- _Work item_: An exact copy of the records below is required, and it must contain no pictures.

(Page images and extracted text)
-=-=-=-=-

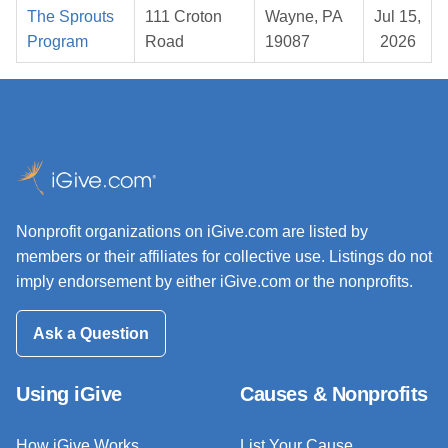
The Sprouts
111 Croton
Wayne, PA
Jul 15,
Program
Road
19087
2026
Nonprofit organizations on iGive.com are listed by
members or their affiliates for collective use. Listings do not
imply endorsement by either iGive.com or the nonprofits.
Ask a Question
Using iGive
Causes & Nonprofits
How iGive Works
List Your Cause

-=-=-=-=-

- _Exercise result_:
The Sprouts
111 Croton
Wayne, PA
Jul 15,
Program
Road
19087
2026
Nonprofit organizations on iGive.com are listed by
members or their affiliates for collective use. Listings do not
imply endorsement by either iGive.com or the nonprofits.
Ask a Question
Using iGive
Causes & Nonprofits
How iGive Works
List Your Cause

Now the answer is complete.